Pag. 68, v. 538. — Il ventre del bue era una parte spregiata, si dava ai mendichi (Odissea, 18, 44). Prometeo mette da una parte la carne, chiusa entro la pelle, e sopra il ventre, spregiato; e dall’altra l’ossa, coperte dall’omento, pregiatissimo. E lascia libera scelta a Giove, che cade in trappola. Nel mito c’è una palese intenzione di fronda, [p. 167 modifica]e inefficaci sono le parole del poeta che cercano di mascherarla. E c’è palese incongrenza nel dire a) che sapeva da prima la frode, b) che avvampò d’ira quando la scoperse.

Pag. 81, v. 886. - Metis in greco vuol dire Senno (dalla stessa radice di mens). L’allegoria è trasparente. Il Signore supremo deve aver la saggezza come sposa. Tutta quest’ultima parte del poemetto è stanca, piena di doppioni e di contraddizioni con la prima, e certo per gran parte interpolata.

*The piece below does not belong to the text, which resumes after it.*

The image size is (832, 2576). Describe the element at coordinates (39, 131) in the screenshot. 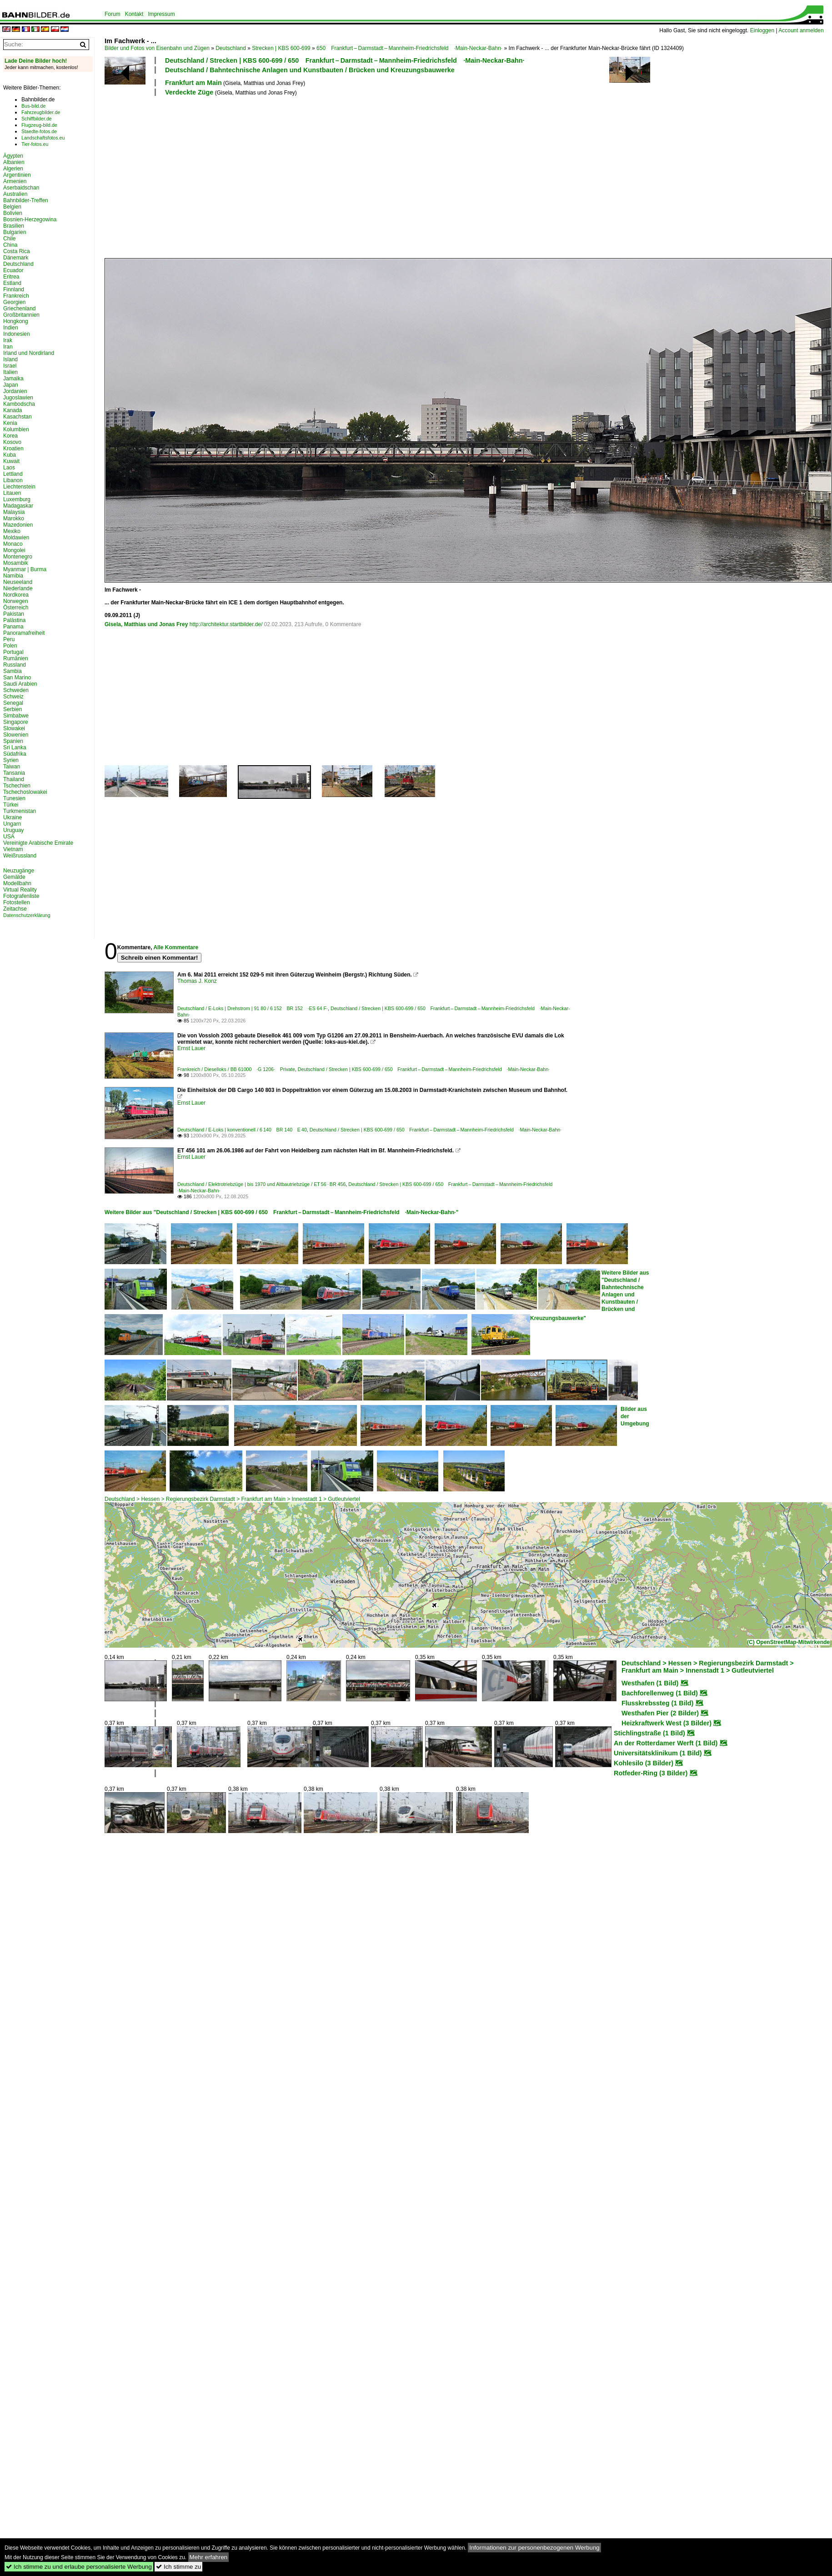 I see `Staedte-fotos.de` at that location.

P. 85, v. 967. Questa è proprio la forma della leggenda sulla quale s’impernia l’argomento del Pluto di Aristofane.

Pa. 87, v. 1004. - Psamatea vuol dire la sabbiosa: è la stessa il cui nome ho tradotto con Arena nel catalogo delle Nereidi.

Pag. 87, v. 1013. — Latino figlio di Circe.

Pag. 88, v. 1020. - Questi due versi sembrerebbero appartenere alle Eoe o Catalogo delle Donne. E forse anche tutto l’ultimo brano. Ma anche inoltrarsi in queste ricerche non può dare risultati né concreti né importanti.


NOTE A «LO SCUDO D’ERCOLE»



Pag. 93, v. 1. — Il principio sembra dimostrare che questo brano appartenne alle Eoe, vedi pag. 113. Però non si vede bene come in un poema che trattava principalmente di donne trovasse luogo questo luogo racconto, a cui non si può tribuir carattere di digressione, dell’impresa d’un uomo. Posto adatto vi troverebbe il principio, sino al verso 56.